7.BÖLÜM

365 26 0
                                    

Resim: Derin Erkin
Şarkı : Metallica-Nothing else matters

"Sen mi alıcaksın üniforma?" dedi yaklaşarak, aramızda iki cm ya var ya da yoktu.

"Evet de, senin ne işin var burada?" Geriye doğru çekildim.

"Babam zorladı gelmem için, yoksa gelmezdim." Alla alla, ben de seni zor bekliyordum.

"Yarın da alabilirdim üniformaları, gelmene gerek yoktu. "Kafasını kaldırıp etrafına bakındı ve elini ensesine götürüp ensesini kaşıdı.

Üstündeki gömlek dar olduğundan kaslarının gerildiğini fark ettim. Ona baktığımı fark edince hemen kafamı eğip tırnaklarımla oynamaya başladım.

Bana bakıp güldüğünü görünce, "Buraya sırıtmak için mi geldin Cenk?" Gülümsemesi yüzüne daha çok yayıldı.

"Ne var?" dedim kaşlarımı kaldırarak, gözlerimi gözlerine diktim.

"Yok bir şey, yürü." dedi ve koridorda ilerlemeye başladı.

Koridorun orta bölümünde, revirin yanında tabelasız bir oda vardı. Cebinden bir anahtar çıkardı ve kapıyı açtı. Ben de onu takip ettim.

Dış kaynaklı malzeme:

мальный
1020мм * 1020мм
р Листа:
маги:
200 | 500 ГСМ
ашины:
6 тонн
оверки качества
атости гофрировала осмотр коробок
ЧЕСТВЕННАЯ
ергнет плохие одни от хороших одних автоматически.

Önümüze doğru ilerlerken Cenk hızlıca arkasına döndü, kafam göğsüne çarptığı gibi ondan uzaklaştım.

"Napıyorsun?" diye onu tersledim.

"Adımı nerden biliyorsun?" dediğinde yanından geçip ilerleyecektim ama buna izin vermeden önümü kesti.

"Çık önümden." Keskin bir şekilde söylemiştim.

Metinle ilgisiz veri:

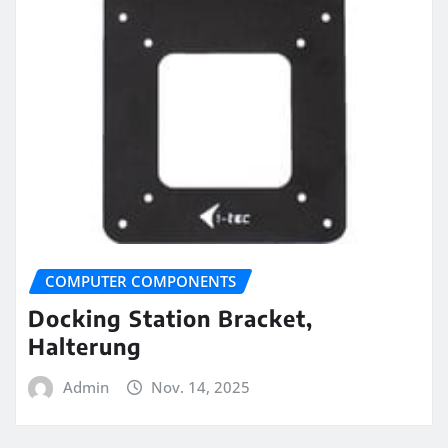
COMPUTER COMPONENTS
Docking Station Bracket,
Halterung
Admin
Nov. 14, 2025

"Sana soru sordum." dedi tek kaşını kaldırarak.

"Aynı sınıftayız." dedim alaylı bir şekilde. Bir şey söylemek için ağzını açacağını fark ettiğim anda ona bir soru yönelttim.

"Uğur Gören gerçekten senin baban mı?"

"Evet."

"Öz m-" lafımı kesti ve "Öz." diye cevap verdi.

"Hiç benzemiyorsunuz." Önümden çekildi ve ilerlemeye başladı. Ben de üniformalara bakmak için dolanıyordum.

Okul üniforması siyah düz bir etek -isteyen pantolon- ve beyaz bir gömlekti -veya tişört- İlk olarak eteklerin olduğu bölüme giderek bedenime göre bir eteği koluma yerleştirdim. Daha sonra gömleklerin olduğu yere gittim ve bedenime uygun olanı aldım.

Cenk de ne yaptığımı izlediğinden denemek istediğimi anlatı ve kabini parmağıyla işaret ederek gösterdi.

Kabine doğru yöneldim. Kabinde kıyafetlerimi değiştirirken Cenk'in ayak seslerinden hareket ettiğini anlamıştım. Kıyafetlerimi giyince içeride ayna olmadığını gördüm.

"Cenk?"

"Söyle." Ee biraz daha kaba olsaydın keşke.

"Ayna yok mu?"

"Var, buraya gel."

Perdeyi açarak kabinden dışarı çıktım. Aynanın karşısına geçip kendime baktığımda Cenk'in arkamda beni izlediğini fark ettim.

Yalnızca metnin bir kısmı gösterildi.